— Your instructions —
Among the entries below, retype exactly the lines starting with the one with "Empregados no Comércio" and going on through the one with "ご相談者の責任なしに不許可となった場合は、報酬額を全額", but not the pictures.

Collected data
★ ★ ★ ★

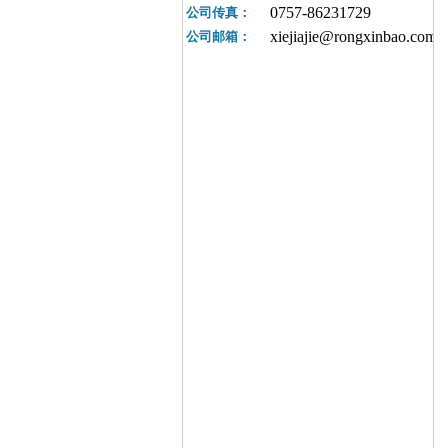
0757-86231729
公司传真：
xiejiajie@rongxinbao.com.
公司邮箱：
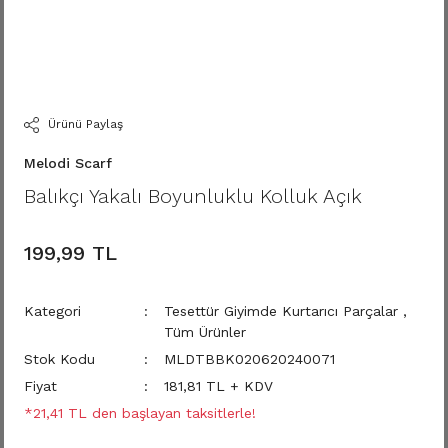
Ürünü Paylaş
Melodi Scarf
Balıkçı Yakalı Boyunluklu Kolluk Açık
199,99 TL
Kategori
Tesettür Giyimde Kurtarıcı Parçalar
,
Tüm Ürünler
Stok Kodu
MLDTBBK020620240071
Fiyat
181,81 TL + KDV
*21,41 TL den başlayan taksitlerle!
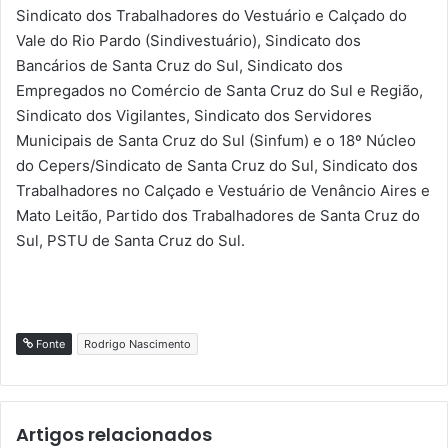
Sindicato dos Trabalhadores do Vestuário e Calçado do
Vale do Rio Pardo (Sindivestuário), Sindicato dos
Bancários de Santa Cruz do Sul, Sindicato dos
Empregados no Comércio de Santa Cruz do Sul e Região,
Sindicato dos Vigilantes, Sindicato dos Servidores
Municipais de Santa Cruz do Sul (Sinfum) e o 18º Núcleo
do Cepers/Sindicato de Santa Cruz do Sul, Sindicato dos
Trabalhadores no Calçado e Vestuário de Venâncio Aires e
Mato Leitão, Partido dos Trabalhadores de Santa Cruz do
Sul, PSTU de Santa Cruz do Sul.
Fonte
Rodrigo Nascimento
Artigos relacionados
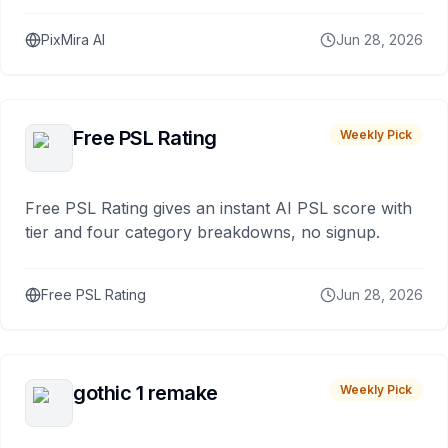
PixMira AI
Jun 28, 2026
Free PSL Rating
Weekly Pick
Free PSL Rating gives an instant AI PSL score with
tier and four category breakdowns, no signup.
Free PSL Rating
Jun 28, 2026
gothic 1 remake
Weekly Pick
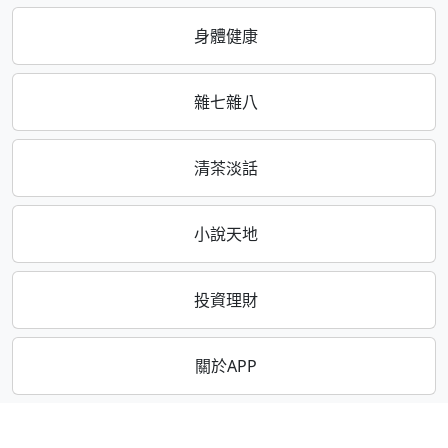
身體健康
雜七雜八
清茶淡話
小說天地
投資理財
關於APP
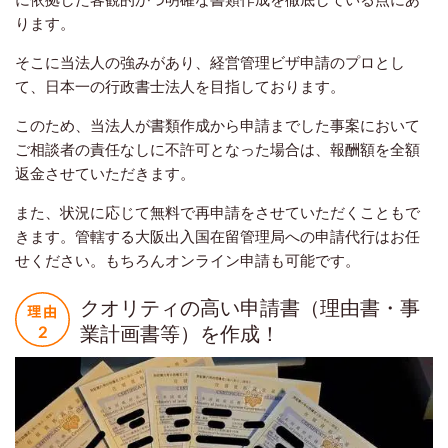
ります。
そこに当法人の強みがあり、経営管理ビザ申請のプロとし
て、日本一の行政書士法人を目指しております。
このため、当法人が書類作成から申請までした事案において
ご相談者の責任なしに不許可となった場合は、報酬額を全額
返金させていただきます。
また、状況に応じて無料で再申請をさせていただくこともで
きます。管轄する大阪出入国在留管理局への申請代行はお任
せください。もちろんオンライン申請も可能です。
クオリティの高い申請書（理由書・事
業計画書等）を作成！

★ ★ ★ ★

— Result below —
Empregados no Comércio de Santa Cruz do Sul e Região,
Sindicato dos Vigilantes, Sindicato dos Servidores
Municipais de Santa Cruz do Sul (Sinfum) e o 18º Núcleo
do Cepers/Sindicato de Santa Cruz do Sul, Sindicato dos
Trabalhadores no Calçado e Vestuário de Venâncio Aires e
Mato Leitão, Partido dos Trabalhadores de Santa Cruz do
Sul, PSTU de Santa Cruz do Sul.
Fonte
Rodrigo Nascimento
Artigos relacionados
PixMira AI
Jun 28, 2026
Free PSL Rating
Weekly Pick
Free PSL Rating gives an instant AI PSL score with
tier and four category breakdowns, no signup.
Free PSL Rating
Jun 28, 2026
gothic 1 remake
Weekly Pick
身體健康
雜七雜八
清茶淡話
小說天地
投資理財
關於APP
ります。
そこに当法人の強みがあり、経営管理ビザ申請のプロとし
て、日本一の行政書士法人を目指しております。
このため、当法人が書類作成から申請までした事案において
ご相談者の責任なしに不許可となった場合は、報酬額を全額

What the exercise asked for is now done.